Finished a wonderful biography of Zora Neale Hurston, Wrapped in Rainbows, by an Atlanta journalist named Valerie Boyd. What a dramatic life Hurston lived: teenage runaway with a Gilber and Sullivan touring company, anthropology student of Franz Boas, social butterfly of the Harlem Renaissance, lovers galore along with three husbands, fieldwork and books from Haiti and Jamaica as well as through the South, collector and transcriber of Southern folklore, studied hoodoo/voodoo in New Orleans and Haiti, accused of child molestation, worked as maid and library assistant, great gardener, and always she kept returning to beloved Florida.
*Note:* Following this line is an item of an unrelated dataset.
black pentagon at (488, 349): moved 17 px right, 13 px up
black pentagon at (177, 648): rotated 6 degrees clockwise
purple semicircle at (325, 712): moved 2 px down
Great defender of the South, which she felt northerners, especially northern Blacks, just did not comprehend. I have not read any of her books except the masterpiece Their Eyes Were Watching God, which I'm teaching in a course on the mid-century African American novel.

Monday, September 03, 2007

Happy Labor Day

My readers--both of them--are griping that (1) I don't post consistently enough, and (2) I don't say enough about my reactions to the books, just the summaries. Ahem. One of my readers NEVER BLOGS AT ALL, and the other one churns out twenty-thousand words (good words, I admit) on a single Wierd Al concert. Sigh. And I still haven't finished the next book, Mr. Pip, so you're going to have to wait.

Monday, August 27, 2007

Peanutfiend is back again

After an 8-month hiatus, Peanutfiend is back. Need to share my reading, and get people involved in Man Booker picks.

Summer reading 2007

Looking back at 2006, I am amazed at how many good books I read last year. I don’t think I’m keeping up the pace this year. I’m writing this now in July (July 4), so I can’t even remember most of what I read in June.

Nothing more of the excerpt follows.